Required action: Copy every line that holds the string "заказа" from the data below.

------------------------------------

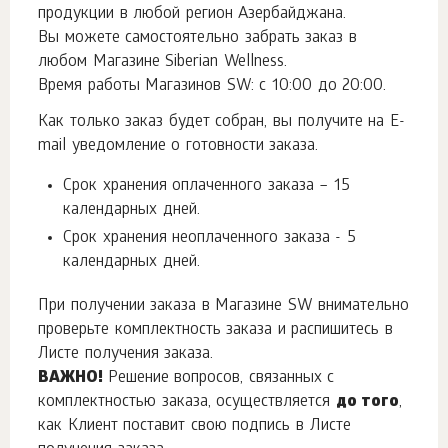
продукции в любой регион Азербайджана.
Вы можете самостоятельно забрать заказ в
любом Магазине Siberian Wellness.
Время работы Магазинов SW: с 10:00 до 20:00.
Как только заказ будет собран, вы получите на E-
mail уведомление о готовности заказа.
Срок хранения оплаченного заказа – 15
календарных дней.
Срок хранения неоплаченного заказа - 5
календарных дней.
При получении заказа в Магазине SW внимательно
проверьте комплектность заказа и распишитесь в
Листе получения заказа.
ВАЖНО!
Решение вопросов, связанных с
комплектностью заказа, осуществляется
до того
,
как Клиент поставит свою подпись в Листе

------------------------------------

Solved exercise:
mail уведомление о готовности заказа.
Срок хранения оплаченного заказа – 15
Срок хранения неоплаченного заказа - 5
При получении заказа в Магазине SW внимательно
проверьте комплектность заказа и распишитесь в
Листе получения заказа.
комплектностью заказа, осуществляется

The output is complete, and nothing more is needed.